Les racines de toutes les espèces épiphytes tendent à être fort longues, ce qui confirme les difficultés de ce mode de vie aérien ; elles ont une grosseur uniforme sur toute leur longueur. Elles peuvent être plutôt fines et nombreuses, capables de coloniser tout le volume du pot, comme celles de nombreuses Oncidiineae, des Dendrobium, Lycaste, Anguloa, Maxillaria, etc ; ou bien épaisses et éventuellement moins denses, comme celles de nombreuses Vanda ou Phalaenopsis. Le compost doit s’adapter à ce calibre : plus la racine est épaisse, plus le substrat doit être ouvert, drainant, aéré. Leur longueur (plusieurs mètres chez des Vanda) impose parfois de les cultiver en suspension ; chez les grandes épiphytes, la masse des racines pendantes peut représenter jusqu’aux deux tiers de la masse totale de la plante. A l’inverse, quelques espèces comme Osmoglossum pulchellum ont un système racinaire quasi inexistant, et devront être installées dans un pot pas trop profond et bien drainé ; elles préféreront aussi ne pas être dérangées.

 

Vie et mort des racines ; la question du rempotage.

Les racines en croissance présentent une extrémité translucide et brillante, brunâtre, rougeâtre ou verte ; au fur et à mesure de leur allongement, les cellules de l’épiderme en amont meurent et forment les couches du précieux velamen, qui apparaît gris et mat quand il est sec, et vert brillant quand il est chargé d’humidité. Un bon indicateur pour éviter les surarrosages.

Une racine qui ne présente plus d’extrémité active a cessé de pousser, mais elle continue à jouer pleinement son rôle d’absorption et de respiration. Il ne faut donc surtout pas la couper. Même si sa croissance est arrêtée, elle peut rester active au moins un an encore, parfois plus.

 

A la longue, les racines pourrissent ou se dessèchent ; le velamen brunit, se décompose et part en lambeaux, laissant apparaître le cordon central. Même dégarni, ce « câble » intérieur peut encore continuer à fonctionner quelque temps, et même engendrer une ramification vivante. Mais à ce stade, il est préférable de le couper. On le tranchera nettement, à la base ; on peut ménager éventuellement les tronçons encore sains les plus proches de la plante.

Chez les sympodiales cultivées en pot, la vieille masse racinaire dégradée est parfois imposante, quand les rempotages ont été trop espacés ; il ne faut pas hésiter à en retirer beaucoup.
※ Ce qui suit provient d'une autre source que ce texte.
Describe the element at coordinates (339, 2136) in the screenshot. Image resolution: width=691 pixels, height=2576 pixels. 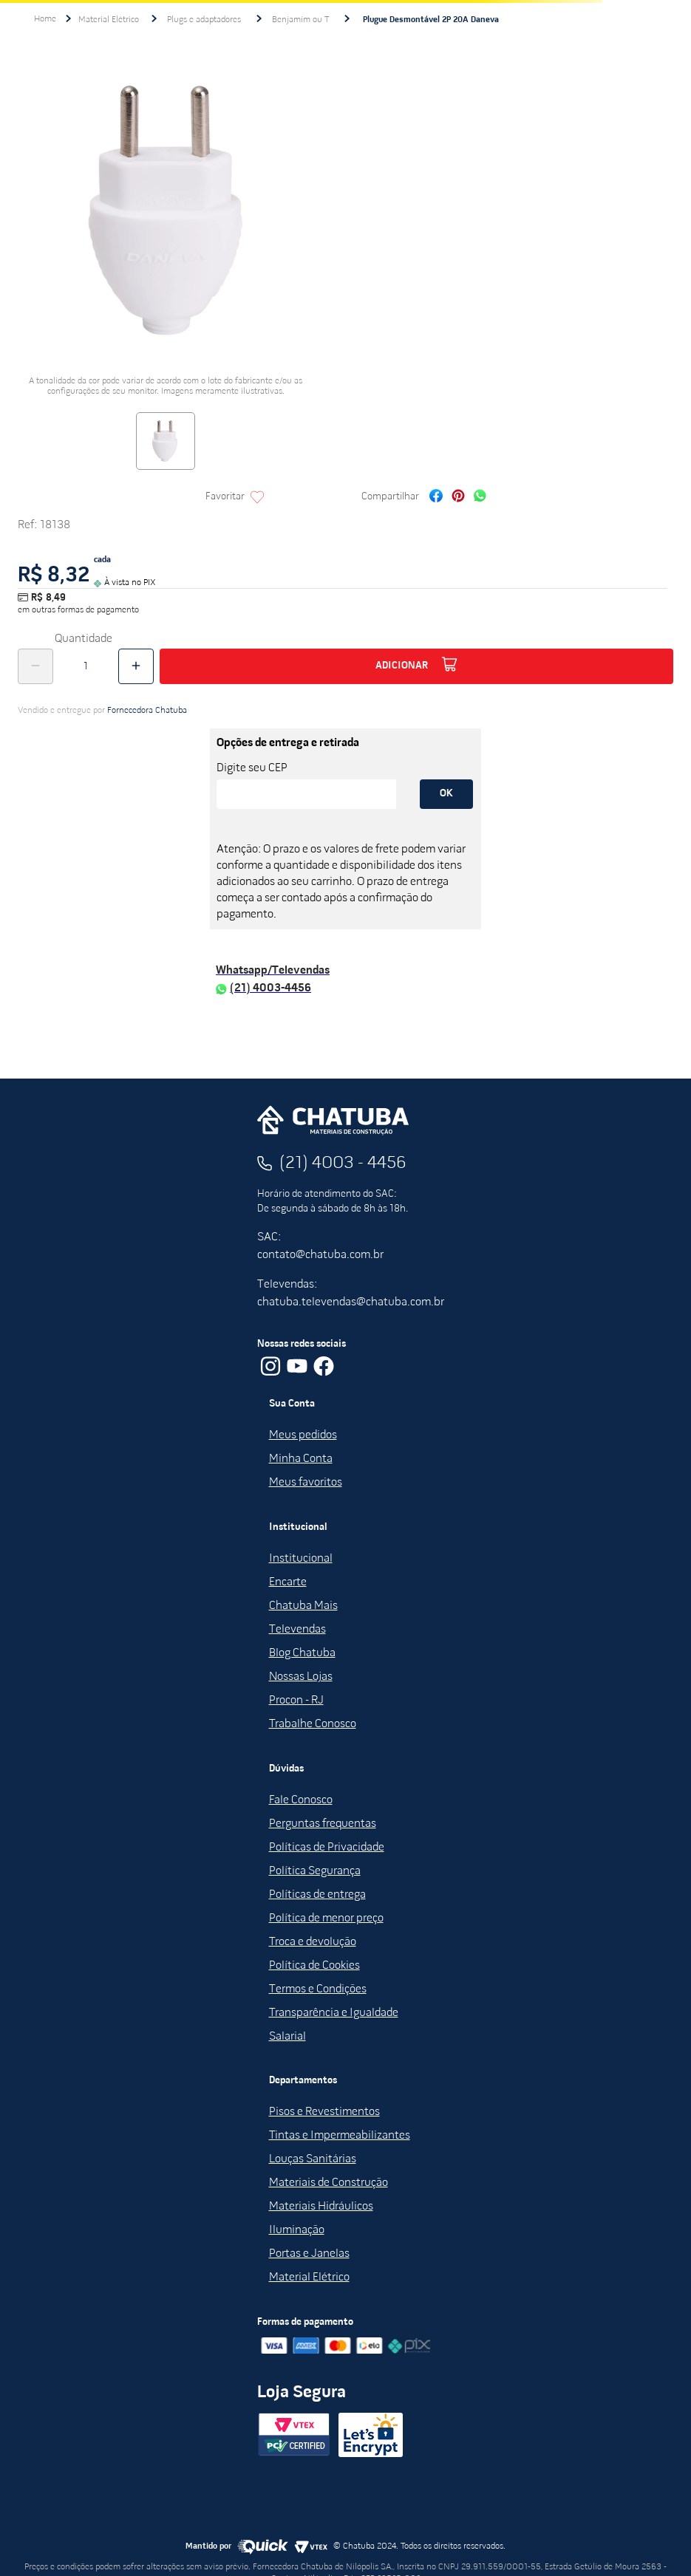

D’abord parce que tout conserver obligerait à utiliser des pots beaucoup trop larges par rapport aux besoins réels de la plante ; également, parce qu’il est très difficile de nettoyer puis de regarnir de compost frais un chignon trop dense ; ensuite, parce que la plupart des anciennes racines sont vouées à dépérir à moyen terme ; enfin, parce que de toute façon, la plante les renouvelle partiellement  chaque année, avec le développement des nouveaux pseudobulbes. Mieux vaut donc tailler dans la masse, raccourcir les trop longues … et laisser à la plante la place nécessaire à sa future croissance.

Dans ce domaine, les Cymbidium (surtout les terrestres) sont des champions de l’enracinement massif ; non seulement ils peuvent tordre et faire exploser leur contenant quand ils se sentent à l’étroit, mais ils sont lentement expulsés en hauteur par le gonflement de leur masse racinaire, et débordent au-dessus des pots, ce qui complique fortement leur arrosage. Mieux vaut toujours les empoter en laissant une grande marge de sécurité sous les bords du pot.

 

Idéalement, le rempotage des épiphytes se fera quand les nouvelles racines (très fragiles) percent, pas quand elles ont déjà plusieurs centimètres. Il vaut mieux laisser la racine se faufiler elle-même dans le substrat, plutôt que l’y introduire de force, en la malmenant : la plier, la meurtrir en compressant le substrat augmente toujours les risques de blessures, qui seront autant de portes ouvertes aux infections. Après un rempotage, surtout s’il a fallu raccourcir des racines, il vaut mieux éviter d’arroser la plante ; un petit moment de sécheresse permet aux racines de se cicatriser sans trop risquer de contracter des infections.

Une chute, un gros choc, un dépotage en milieu de saison peuvent être catastrophiques pour certaines espèces (comme les Pleione) qui n’émettent pas de nouvelles racines de remplacement en cours de croissance. De même, certains Cattleya bifoliés n’émettent qu’un très petit nombre de racines. Si celles-ci sont endommagées ou détruites, il faudra attendre l’année suivante pour espérer voir une nouvelle pousse se développer.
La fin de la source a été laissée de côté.